-- Dataset records follows --

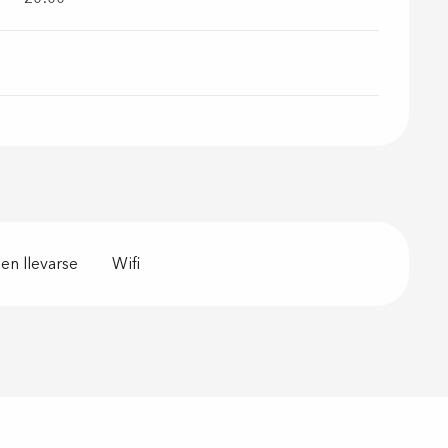
en llevarse
Wifi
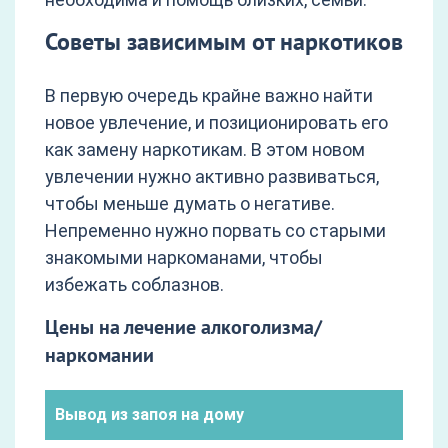
Советы зависимым от наркотиков
В первую очередь крайне важно найти
новое увлечение, и позиционировать его
как замену наркотикам. В этом новом
увлечении нужно активно развиваться,
чтобы меньше думать о негативе.
Непременно нужно порвать со старыми
знакомыми наркоманами, чтобы
избежать соблазнов.
Цены на лечение алкоголизма/
наркомании
Вывод из запоя на дому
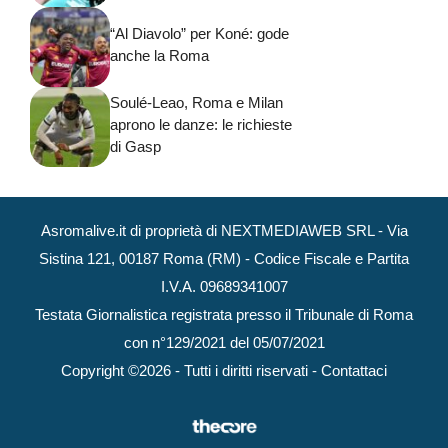
“Al Diavolo” per Koné: gode
anche la Roma
Soulé-Leao, Roma e Milan
aprono le danze: le richieste
di Gasp
Asromalive.it di proprietà di NEXTMEDIAWEB SRL - Via
Sistina 121, 00187 Roma (RM) - Codice Fiscale e Partita
I.V.A. 09689341007
Testata Giornalistica registrata presso il Tribunale di Roma
con n°129/2021 del 05/07/2021
Copyright ©2026 - Tutti i diritti riservati -
Contattaci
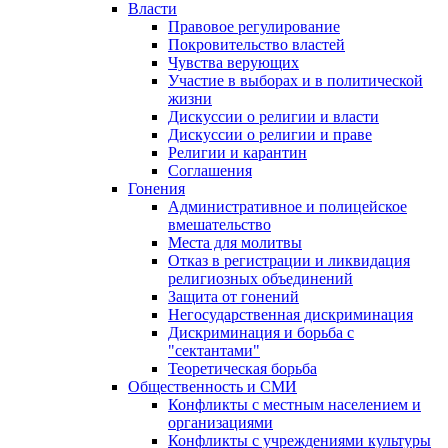
Власти
Правовое регулирование
Покровительство властей
Чувства верующих
Участие в выборах и в политической
жизни
Дискуссии о религии и власти
Дискуссии о религии и праве
Религии и карантин
Соглашения
Гонения
Административное и полицейское
вмешательство
Места для молитвы
Отказ в регистрации и ликвидация
религиозных объединений
Защита от гонений
Негосударственная дискриминация
Дискриминация и борьба с
"сектантами"
Теоретическая борьба
Общественность и СМИ
Конфликты с местным населением и
организациями
Конфликты с учреждениями культуры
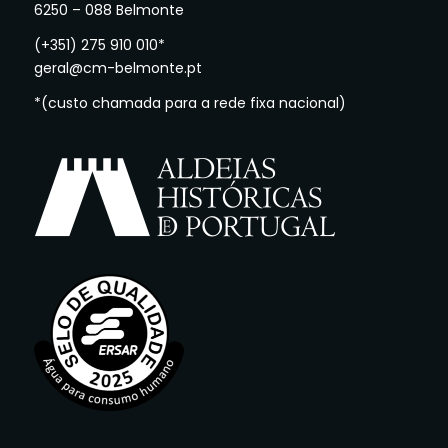
6250 – 088 Belmonte
(+351) 275 910 010*
geral@cm-belmonte.pt
*(custo chamada para a rede fixa nacional)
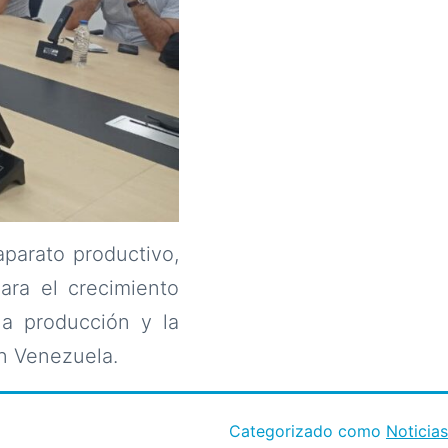
aparato productivo,
ara el crecimiento
a producción y la
en Venezuela.
Categorizado como
Noticias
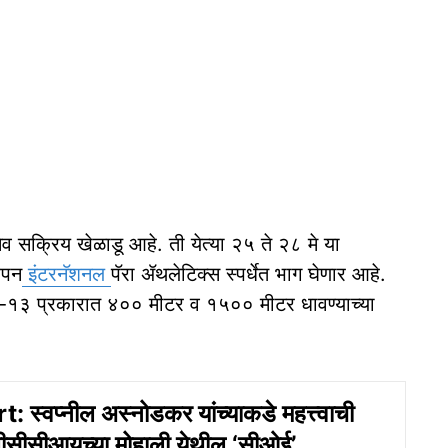
ेव सक्रिय खेळाडू आहे. ती येत्या २५ ते २८ मे या
ओपन
इंटरनॅशनल
पॅरा ॲथलेटिक्स स्पर्धेत भाग घेणार आहे.
ल टी-१३ प्रकारात ४०० मीटर व १५०० मीटर धावण्याच्या
स्वप्नील अस्नोडकर यांच्याकडे महत्त्वाची
बीसीसीआयच्या मोहाली येथील ‘सीओई’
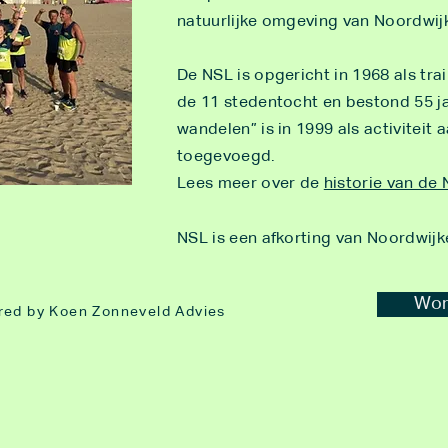
natuurlijke omgeving van Noordwij
De NSL is opgericht in 1968 als tr
de 11 stedentocht en bestond 55 jaa
wandelen” is in 1999 als activiteit 
toegevoegd.
Lees meer over de
historie van de
NSL is een afkorting van Noordwij
Word
red by Koen Zonneveld Advies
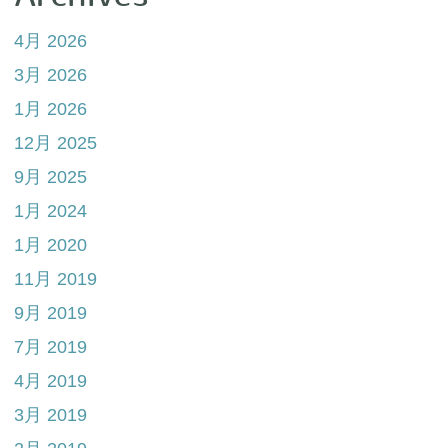
4月 2026
3月 2026
1月 2026
12月 2025
9月 2025
1月 2024
1月 2020
11月 2019
9月 2019
7月 2019
4月 2019
3月 2019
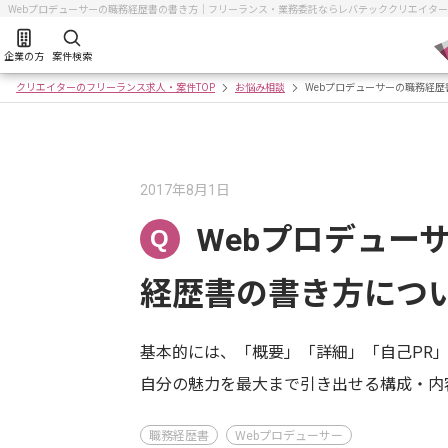
Webプロデューサーの職務経歴書の書き方｜フリーランス・業務委託ならレバテッククリエイター
企業の方
案件検索
クリエイターのフリーランス求人・案件TOP
お悩み相談
Webプロデューサーの職務経歴
2017年8月1日
Webプロデュー
Q
経歴書の書き方につ
基本的には、「概要」「詳細」「自己PR
自分の魅力を最大まで引き出せる構成・内
職務経歴書
Webプロデューサー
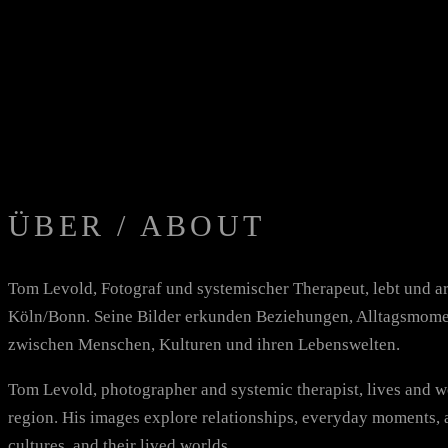
ÜBER / ABOUT
Tom Levold, Fotograf und systemischer Therapeut, lebt und ar
Köln/Bonn. Seine Bilder erkunden Beziehungen, Alltagsmome
zwischen Menschen, Kulturen und ihren Lebenswelten.
Tom Levold, photographer and systemic therapist, lives and 
region. His images explore relationships, everyday moments, 
cultures, and their lived worlds.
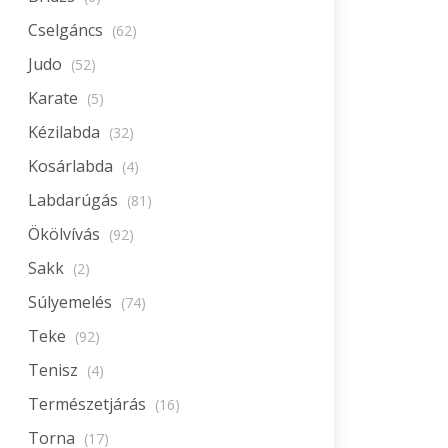
Cselgáncs
(62)
Judo
(52)
Karate
(5)
Kézilabda
(32)
Kosárlabda
(4)
Labdarúgás
(81)
Ökölvívás
(92)
Sakk
(2)
Súlyemelés
(74)
Teke
(92)
Tenisz
(4)
Természetjárás
(16)
Torna
(17)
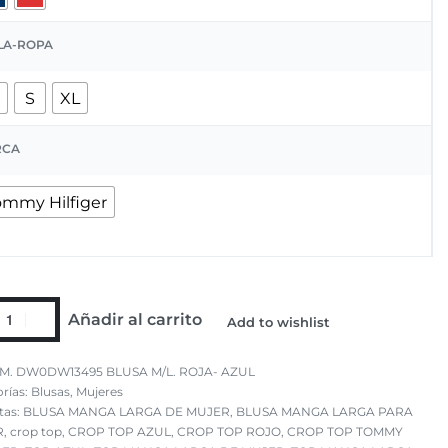
LA-ROPA
S
XL
RCA
ommy Hilfiger
Añadir al carrito
Add to wishlist
M. DW0DW13495 BLUSA M/L. ROJA- AZUL
rías:
Blusas
,
Mujeres
tas:
BLUSA MANGA LARGA DE MUJER
,
BLUSA MANGA LARGA PARA
R
,
crop top
,
CROP TOP AZUL
,
CROP TOP ROJO
,
CROP TOP TOMMY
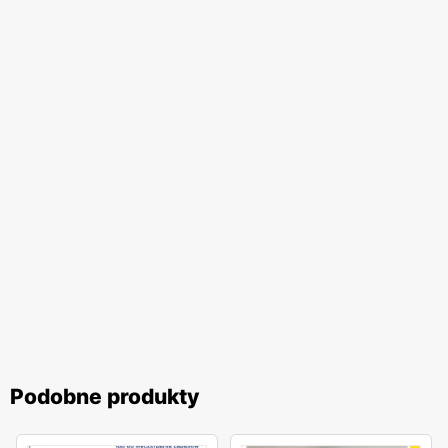
Podobne produkty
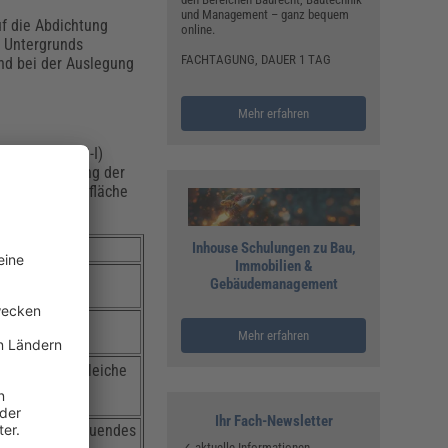
und Management – ganz bequem
uf die Abdichtung
online.
s Untergrunds
FACHTAGUNG, DAUER 1 TAG
nd bei der Auslegung
Mehr erfahren
 (W0-I bis W3-I)
Dimensionierung der
den- und Wandfläche
Inhouse Schulungen zu Bau,
Immobilien &
Gebäudemanagement
Mehr erfahren
ispiel bodengleiche
Ihr Fach-Newsletter
ert durch anstauendes
✓ aktuelle Informationen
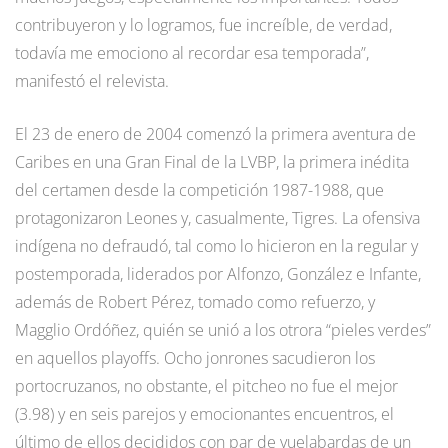
contribuyeron y lo logramos, fue increíble, de verdad,
todavía me emociono al recordar esa temporada”,
manifestó el relevista.
El 23 de enero de 2004 comenzó la primera aventura de
Caribes en una Gran Final de la LVBP, la primera inédita
del certamen desde la competición 1987-1988, que
protagonizaron Leones y, casualmente, Tigres. La ofensiva
indígena no defraudó, tal como lo hicieron en la regular y
postemporada, liderados por Alfonzo, González e Infante,
además de Robert Pérez, tomado como refuerzo, y
Magglio Ordóñez, quién se unió a los otrora “pieles verdes”
en aquellos playoffs. Ocho jonrones sacudieron los
portocruzanos, no obstante, el pitcheo no fue el mejor
(3.98) y en seis parejos y emocionantes encuentros, el
último de ellos decididos con par de vuelabardas de un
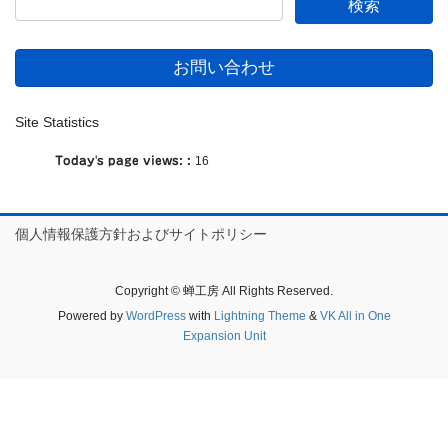
お問い合わせ
Site Statistics
Today's page views: :
16
個人情報保護方針およびサイトポリシー
Copyright © 蝉工房 All Rights Reserved.
Powered by
WordPress
with
Lightning Theme
&
VK All in One
Expansion Unit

-- Dataset records concluded --

→ **What needs to be done**:
The lines from the start of the data through the line that contains "Asromalive.it di proprietà" are to be returned exactly, please, with both ends included and every picture left out.

→ **Your solution**:
en llevarse
Wifi
Советы зависимым от наркотиков
В первую очередь крайне важно найти
новое увлечение, и позиционировать его
как замену наркотикам. В этом новом
увлечении нужно активно развиваться,
чтобы меньше думать о негативе.
Непременно нужно порвать со старыми
знакомыми наркоманами, чтобы
избежать соблазнов.
Цены на лечение алкоголизма/
наркомании
Вывод из запоя на дому
“Al Diavolo” per Koné: gode
anche la Roma
Soulé-Leao, Roma e Milan
aprono le danze: le richieste
di Gasp
Asromalive.it di proprietà di NEXTMEDIAWEB SRL - Via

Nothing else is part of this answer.